Nasıl ki bir eve, bir yapıya girmenin ilk yolu anahtar kullanmak ise, insanın iç dünyasına girebilmenin başlangıcında da selâm vermek vermek vardır.
İster Günaydın deyin, isterseniz Merhaba, Hello, Bonjour, Bog, Namaste, Tja, Salem, Salve, Ciao, Yahsahs, NiHao, Ola, Privetvb deyiniz dünyanın neresine giderseniz gidiniz kural değişmiyor. İllâ ki insanla iletişim başlatmanın yolu selâmlaşmaktan geçiyor.
“Size, yaptığınız takdirde birbirinizi seveceğiniz bir iş göstereyim mi? Aranızda selâmı yayınız!..”buyuruyor İslâm peygamberi de!..
Bir adam Resûlullah'a (sas), “İslâm'da hangi davranış daha hayırlıdır?” diye sorunca Hz. Peygamber (sas) şöyle cevap vermiştir: “Tanıdığına ve tanımadığına selâm vermen.”
Atatürk’ün de hasta yatağında son nefesini vermezden önce son nefesinde –sanki kendisine selâm verilmiş gibicesine- “Aleyküm selâm!..” dediği anlatılır”
Nedendir bilinmez biz de Mart 2024’te yayınlanan 4. Şiir kitabımıza “SELÂM OLSUN” adını vermiştik…
Kitabın elimize geçtiği günden bugüne gördük ki suya atılan bir taşın suda yarattığı dalgalanmalar misali “Selâm Olsun”un her geçen gün selâmın yayılmasına vesile olduğuna tanıklık ediyoruz.
23 Nisan 2024 günü Selâm Olsun’u yayınlayan Yeşil Kayın Yayınevinin, Melike Önder öncülüğünde Denizli’deki merkezlerinde düzenledikleri “İmza Günü”nde yaşadık selâm bereketini önce…
24 Mayıs 2024’te bu sefer PAÜ=Pamukkale Üniversitesinde PAÜ Şiir Topluluğunun, Danışman Hocaları Öğr. Gör. Havva ERGÜR öncülüğünde Selâm Olsun şiirlerinden oluşan “Şiir Dinletisinde Onur Konuğu olarak” yerimizi alınca yaşadık selâm bereketini…
En son dün, 6 Haziran 2024 günü Metin Soydeveli yönetiminde şiir yolculuğunu başarıyla sürdüren “Şiir Kalbimide-İZİ KALDI” programında Zerrin Keskin’le birlikte Kürecik TV ekranlarından sundukları programın konuğu olarak yaşadık selâm bereketini…

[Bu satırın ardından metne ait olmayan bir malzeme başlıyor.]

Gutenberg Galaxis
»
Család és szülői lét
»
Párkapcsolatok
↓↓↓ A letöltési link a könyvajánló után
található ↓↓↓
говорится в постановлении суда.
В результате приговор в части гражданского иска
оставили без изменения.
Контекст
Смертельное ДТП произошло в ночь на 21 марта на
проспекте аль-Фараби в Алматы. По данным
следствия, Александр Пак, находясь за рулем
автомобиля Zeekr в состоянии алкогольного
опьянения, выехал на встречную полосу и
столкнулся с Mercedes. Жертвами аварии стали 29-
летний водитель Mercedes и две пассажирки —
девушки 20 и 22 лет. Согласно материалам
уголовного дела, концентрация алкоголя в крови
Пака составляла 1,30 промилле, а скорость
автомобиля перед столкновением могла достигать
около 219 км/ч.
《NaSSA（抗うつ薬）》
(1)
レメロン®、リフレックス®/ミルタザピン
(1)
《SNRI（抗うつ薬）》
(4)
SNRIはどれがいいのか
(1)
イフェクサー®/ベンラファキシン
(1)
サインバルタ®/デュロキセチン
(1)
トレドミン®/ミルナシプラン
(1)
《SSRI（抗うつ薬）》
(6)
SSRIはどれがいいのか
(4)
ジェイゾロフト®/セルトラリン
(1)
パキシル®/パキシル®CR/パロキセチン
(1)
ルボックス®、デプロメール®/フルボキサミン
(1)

Bir zamanlar evliyanın birbiriyle selâmlaştığından, buluştuğundan, sohbet ettiklerinden söz edilirdi onların kerametli kimliklerinin gücünü anlatabilmek için. Şimdilerde bilgisayar çağında cep telefonları, bilgisayar ve TV ekranları derken anında dünyanın dört bucağındaki insanların birbirleriyle anında görüntülü olarak görüştüklerine tanık olsalardı o evliyalar günümüz insanı için ne düşünürler hep merak ederim doğrusu…
Biz programda “Selâm Olsun” derken selâmımızın dünyanın nerelerine ulaştığını bilme; kimlerin bizleri seyrettiği ve dinlediğini bilme imkânına bile sahip değiliz… Yayın anında sadece mesaj gönderen dostların yazılarını görebiliyor ve okuyabiliyoruz işte…

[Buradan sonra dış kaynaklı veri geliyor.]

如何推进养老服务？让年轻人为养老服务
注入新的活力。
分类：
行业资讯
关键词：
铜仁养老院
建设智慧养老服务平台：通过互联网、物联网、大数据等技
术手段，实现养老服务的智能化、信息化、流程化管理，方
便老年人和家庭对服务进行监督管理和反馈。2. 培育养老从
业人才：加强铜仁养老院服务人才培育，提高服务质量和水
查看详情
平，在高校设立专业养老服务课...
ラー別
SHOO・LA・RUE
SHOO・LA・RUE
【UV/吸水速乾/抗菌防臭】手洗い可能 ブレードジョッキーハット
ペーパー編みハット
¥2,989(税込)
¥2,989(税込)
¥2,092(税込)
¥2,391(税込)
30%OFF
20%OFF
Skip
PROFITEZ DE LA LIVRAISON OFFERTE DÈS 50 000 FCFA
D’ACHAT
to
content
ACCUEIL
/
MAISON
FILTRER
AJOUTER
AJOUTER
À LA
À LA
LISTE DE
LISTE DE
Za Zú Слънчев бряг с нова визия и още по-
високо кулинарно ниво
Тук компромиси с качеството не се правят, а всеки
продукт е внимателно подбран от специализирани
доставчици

Bir bakıyoruz Iğdır’dan Emir Şıktaş bize ithaf ettiği şiirini göndermiş… Bir bakıyoruz Denizli’den Muammer Kardeş, Mustafa Kütükçü yazmış, bir bakıyoruz İstanbul’dan Cengiz Karadeniz, bir bakıyoruz İsviçre’den Meryem Sultan yazmış… Daha da adını yazmadığım yüzlerce dostla yaşadık selamlaşma bereketini…
7 Haziran 2024 Cuma günü Karşıyaka Katlı Pazar Yerinde yer alan Sancar Maruflu Yerleşkesinde saat 17.00-19.00 arasında bu sefer de Şiir Kalbimizde mensubu şâir dostlarımızın şiirlerimizi seslendirmeleriyle yaşayacağız selam bereketini.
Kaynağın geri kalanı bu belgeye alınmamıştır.